During his speech in the House of Commons debate today, the Member of Parliament for Portsmouth South and Shadow Armed Forces Minister, Stephen Morgan, is expected to say:

“The Bill piles new and vague legal responsibilities to deliver the Covenant on a wide range of public bodies, but mysteriously these do not apply to central government.

“In practice, this would create a farcical reality where the chair of school governors has a legal responsibility to have ‘due regard’ to the Armed Forces Covenant, but government departments – including the Ministry of Defence – would not.

“As the Legion themselves have pointed out: ‘many of the policy areas in which members of the Armed Forces community experience difficulty are the responsibility of national government or based on national guidance.’

“Ministers must not be allowed to outsource the delivery of the important promises of the Armed Forces Covenant.

“The Bill’s limited focus on housing, healthcare and education risks creating a ‘two-tier’ Covenant.

“This could start a race to the bottom on standards in other areas and will bake in the existing postcode lottery on access to services.

“Social care, pensions, employment and immigration are among the long list of areas we know will not be covered by this once-in-a-Parliament piece of legislation as it stands.

“The exclusion of the Ministry of Defence in the responsible public bodies also means the Bill offers little to actively serving personnel – who have gone above and beyond to support our frontline response to the pandemic in the past year.

“Labour’s amendments 1 – 4 would force Ministers to take the same legal responsibility for delivering the promises of the Covenant as they are placing on other public bodies.”

On issues relating to Commonwealth veterans, it is expected he will say:

“Labour’s amendment would see those who have served more than four years pay only the cost price for their application for ILR. That’s 234 pounds, down from 2,389 pounds.

“That’s a 90% reduction and a long-overdue step towards ensuring these veterans can live in the country they have fought for.

“The new Veterans Minister proudly supported similar proposals as a backbencher.

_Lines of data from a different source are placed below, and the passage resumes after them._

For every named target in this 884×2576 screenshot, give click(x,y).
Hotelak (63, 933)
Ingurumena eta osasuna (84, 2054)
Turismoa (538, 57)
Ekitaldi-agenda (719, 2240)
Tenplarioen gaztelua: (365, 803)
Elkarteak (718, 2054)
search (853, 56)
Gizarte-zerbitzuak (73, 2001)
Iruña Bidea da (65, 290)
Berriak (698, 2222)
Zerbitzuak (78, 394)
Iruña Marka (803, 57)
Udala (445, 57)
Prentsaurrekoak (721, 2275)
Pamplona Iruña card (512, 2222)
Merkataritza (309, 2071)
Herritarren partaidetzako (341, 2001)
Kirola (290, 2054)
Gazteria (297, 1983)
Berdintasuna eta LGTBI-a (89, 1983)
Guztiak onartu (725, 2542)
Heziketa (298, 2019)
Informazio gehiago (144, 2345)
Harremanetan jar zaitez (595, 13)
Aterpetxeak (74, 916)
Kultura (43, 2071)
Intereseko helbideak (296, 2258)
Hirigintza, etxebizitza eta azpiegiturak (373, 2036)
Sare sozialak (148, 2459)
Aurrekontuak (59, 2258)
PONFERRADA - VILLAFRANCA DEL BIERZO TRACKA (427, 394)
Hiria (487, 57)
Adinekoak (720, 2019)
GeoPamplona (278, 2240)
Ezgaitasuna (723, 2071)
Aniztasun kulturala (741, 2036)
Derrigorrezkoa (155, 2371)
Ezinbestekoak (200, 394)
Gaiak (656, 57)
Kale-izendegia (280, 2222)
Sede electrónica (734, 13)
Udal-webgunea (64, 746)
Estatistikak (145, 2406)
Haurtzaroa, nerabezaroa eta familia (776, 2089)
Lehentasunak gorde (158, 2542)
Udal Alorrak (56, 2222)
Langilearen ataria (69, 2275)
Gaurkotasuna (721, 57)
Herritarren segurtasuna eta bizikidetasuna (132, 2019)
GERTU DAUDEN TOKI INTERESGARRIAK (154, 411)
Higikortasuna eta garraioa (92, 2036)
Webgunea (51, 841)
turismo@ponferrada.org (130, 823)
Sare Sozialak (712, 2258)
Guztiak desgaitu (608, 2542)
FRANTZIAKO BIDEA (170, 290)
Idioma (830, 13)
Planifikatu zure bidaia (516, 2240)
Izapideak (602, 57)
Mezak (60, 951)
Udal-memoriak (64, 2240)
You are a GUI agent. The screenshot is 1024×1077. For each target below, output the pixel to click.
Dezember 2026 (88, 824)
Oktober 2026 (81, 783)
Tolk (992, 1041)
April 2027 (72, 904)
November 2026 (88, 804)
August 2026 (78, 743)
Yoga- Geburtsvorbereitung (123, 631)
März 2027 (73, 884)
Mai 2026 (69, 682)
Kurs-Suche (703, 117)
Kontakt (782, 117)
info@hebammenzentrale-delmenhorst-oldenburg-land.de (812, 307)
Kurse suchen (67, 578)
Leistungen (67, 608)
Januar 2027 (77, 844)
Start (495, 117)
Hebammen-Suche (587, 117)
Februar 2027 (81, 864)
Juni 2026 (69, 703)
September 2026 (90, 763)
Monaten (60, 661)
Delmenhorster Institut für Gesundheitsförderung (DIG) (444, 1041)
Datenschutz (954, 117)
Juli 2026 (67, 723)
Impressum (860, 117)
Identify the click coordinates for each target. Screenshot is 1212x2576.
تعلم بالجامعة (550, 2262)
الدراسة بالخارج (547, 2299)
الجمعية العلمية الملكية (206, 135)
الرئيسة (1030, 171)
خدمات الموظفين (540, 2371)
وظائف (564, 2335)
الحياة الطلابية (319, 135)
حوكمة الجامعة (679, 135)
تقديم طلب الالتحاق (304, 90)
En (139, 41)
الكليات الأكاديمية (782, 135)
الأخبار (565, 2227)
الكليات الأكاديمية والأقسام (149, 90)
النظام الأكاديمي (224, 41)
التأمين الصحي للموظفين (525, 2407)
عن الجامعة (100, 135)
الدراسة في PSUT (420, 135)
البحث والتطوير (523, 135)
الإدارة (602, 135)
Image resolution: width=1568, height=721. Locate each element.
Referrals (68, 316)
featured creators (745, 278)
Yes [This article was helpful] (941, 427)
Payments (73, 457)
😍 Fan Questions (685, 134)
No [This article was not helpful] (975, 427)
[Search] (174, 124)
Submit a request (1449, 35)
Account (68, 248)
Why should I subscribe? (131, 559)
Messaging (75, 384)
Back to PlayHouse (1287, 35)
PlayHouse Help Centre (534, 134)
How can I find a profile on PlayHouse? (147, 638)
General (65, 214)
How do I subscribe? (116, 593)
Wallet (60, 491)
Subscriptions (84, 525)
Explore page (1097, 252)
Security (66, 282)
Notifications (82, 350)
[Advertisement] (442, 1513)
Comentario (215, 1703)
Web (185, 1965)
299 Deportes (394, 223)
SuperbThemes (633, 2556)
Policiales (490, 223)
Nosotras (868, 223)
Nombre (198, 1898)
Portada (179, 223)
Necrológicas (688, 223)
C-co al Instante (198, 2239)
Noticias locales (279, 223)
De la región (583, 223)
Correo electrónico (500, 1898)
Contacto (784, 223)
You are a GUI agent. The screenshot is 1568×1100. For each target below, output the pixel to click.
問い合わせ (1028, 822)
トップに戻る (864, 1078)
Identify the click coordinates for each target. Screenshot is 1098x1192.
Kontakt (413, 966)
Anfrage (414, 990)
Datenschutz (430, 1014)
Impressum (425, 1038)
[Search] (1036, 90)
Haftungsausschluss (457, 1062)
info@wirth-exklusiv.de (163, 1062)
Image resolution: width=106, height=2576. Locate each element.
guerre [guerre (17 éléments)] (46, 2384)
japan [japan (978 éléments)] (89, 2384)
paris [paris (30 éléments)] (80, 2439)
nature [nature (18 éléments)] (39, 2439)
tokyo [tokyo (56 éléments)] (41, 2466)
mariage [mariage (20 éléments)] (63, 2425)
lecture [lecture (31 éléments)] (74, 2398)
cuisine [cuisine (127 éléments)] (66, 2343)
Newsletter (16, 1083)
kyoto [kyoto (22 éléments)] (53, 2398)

In 2019 he signed a letter with more than 60 Conservative MPs urging the then Chancellor to drop the fees.

“Our amendment New Clause 7 gives the Minister the chance to deliver on his promise to these veterans.”

The Portsmouth MP, added:

“As a nation we have a responsibility to all of our citizens; particularly those who put their lives at risk to keep us safe. 

One veteran who doesn’t get the support they need is one too many. We cannot let anyone slip through the cracks.

“That’s why this Armed Forces Week I am launching Labour’s local veterans’ survey in Portsmouth to hear from local veterans and veterans’ charities about their experiences – as I continue today to work to secure the support they deserve from the government’s Armed Forces Bill.”

The debate for the Armed Forces Bill will be taking place this afternoon in the House of Commons.